[Entries shown Boundary: Start]

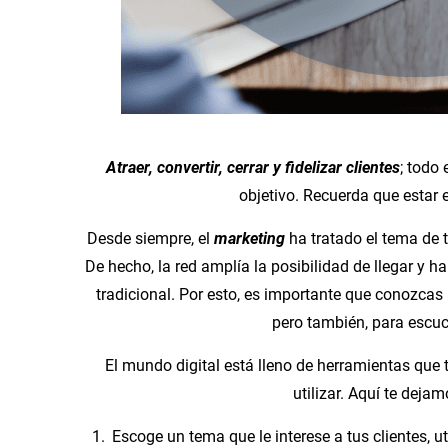
Atraer, convertir, cerrar y fidelizar clientes
; todo
objetivo. Recuerda que estar e
Desde siempre, el
marketing
ha tratado el tema de t
De hecho, la red amplía la posibilidad de llegar y 
tradicional. Por esto, es importante que conozcas 
pero también, para escuc
El mundo digital está lleno de herramientas que 
utilizar. Aquí te dej
Escoge un tema que le interese a tus clientes, ut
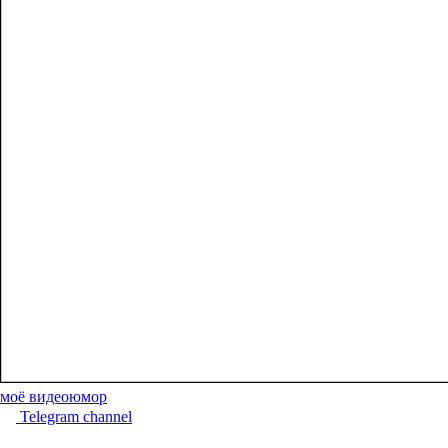
моё видео
юмор
Telegram channel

[Entries shown Boundary: End]

Search the material above for the word "tema", then copy each line that holds it.

**Written response:**
ha tratado el tema de t
Escoge un tema que le interese a tus clientes, ut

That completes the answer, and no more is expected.